Sask. foster care blasted after child's death
Last Updated: Saturday, June 12, 2010 | 2:25 PM CST
CBC News
This picture of Evander Lee Daniels was published in an online obituary site. (legacy.com) The death Tuesday of a 22-month-old child in foster care has First Nations leaders in Saskatchewan calling for a public inquiry.
"For the second time in six months a child belonging to Sturgeon Lake First Nation has died in the care of the province," a media release issued Friday said. "In both cases, the children died in suspicious circumstances."
The First Nation wants a public inquiry into both deaths and also demanded access to files on other children for a review of their circumstances.
"The band is demanding an independent assessment of all of the foster and alternate care homes where their children are currently placed," the release said.
Band Chief Wesley Daniels said he was aware of 116 children who were in the care of the province.
"We are looking for answers," Daniels told CBC News in an interview Friday. "We have still not received any answers."
Autopsy says child drowned
On Tuesday, a child was taken to hospital in Saskatoon and pronounced dead upon arrival.
'I want to get some answers.

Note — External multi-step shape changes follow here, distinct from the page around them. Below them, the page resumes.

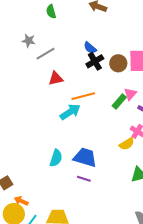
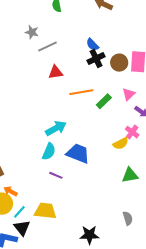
green rectangle: (119, 101) -> (104, 101), moved
cyan arrow: (70, 112) -> (56, 128), moved
purple line: (84, 179) -> (56, 175), moved

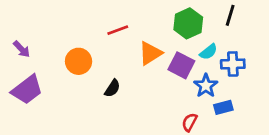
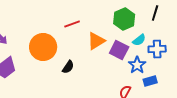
orange circle: (79, 61) -> (43, 47), size x1.4

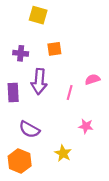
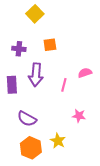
yellow square: (38, 15) -> (35, 14), turned 30
orange hexagon: (20, 161) -> (31, 148), moved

I want to know what's going on'—Chris Martell, father of boy who died in foster care
On Friday, the provincial government said an autopsy determined the cause of the boy's death was drowning and added, in a media release, that "[t]here were extensive scald type burns which may have contributed to the death."
The child has been identified as Evander Lee Daniels.
Chris Martell says he wants to know more about how his 22-month-old son died. (CBC)The child's father, Chris Martell, told CBC News on Thursday that he had visited his boy just days before the death. The youngster was in foster care as a temporary measure, he said.
Martell added he was still looking for information about what happened.
"I haven't slept," he said Thursday. "This is hard. To think that he's gone. But, once I lay him to rest, I want to get some answers. I want to know what's going on."
A wake for the boy took place on Friday.
CBC News asked to speak to the minister of Social Services. Ministry staff said she would not talk because of privacy concerns.
However, the province's Child and Family Services Act does allow the minister to speak, if she deems the matter to be in the public interest.
Total of six children in the home
CBC News has confirmed there were four other foster children in the same home, which is near the community of Aberdeen, about 40 kilometres northeast of Saskatoon.
RCMP said Wednesday that the foster children were removed from the home by social services.
Another child, the offspring of the foster parents in the home, was not removed. No ages of any of the children have been provided.
According to Saskatchewan's children's advocate, there is a provincial policy that limits the number of children in a regular, non-therapeutic foster home to four.
The leadership of the Federation of Saskatchewan Indian Nations, known as the FSIN, also spoke out on Friday about the foster care situation, noting that approximately 80 per cent of children in care are from First Nations.
"It is our responsibility as a society to ensure that our children are no longer subject to a sub-standard child welfare system," FSIN chief Guy Lonechild said in a statement. "Decades of systemic under-resourcing are continuing to lead to the deaths of our children."
The FSIN also joined in the call for more specific information about the toddler's death.
"The band's ... people have been asking questions of the ministry and the answers have not been forthcoming," Dutch Lerat, a vice-chief with the FSIN, told CBC News.
According to the media release from the Sturgeon Lake First Nation, the dead child's scald burns covered "all of his body but the diaper area."
The First Nation also noted that a relative of the boy, an aunt, had been approved to take him in but the move had not taken place.
"Why did this take so long?" the band said in its news release. "It is now too late!"
Sturgeon Lake First Nations Chief Daniels also blasted the legacy of previous government policies.
"The reason many of our families are dysfunctional in the first place is because of federal and provincial assimilationist policies," Daniels said, citing residential schools and programs that encouraged the adoption of aboriginal children into white families.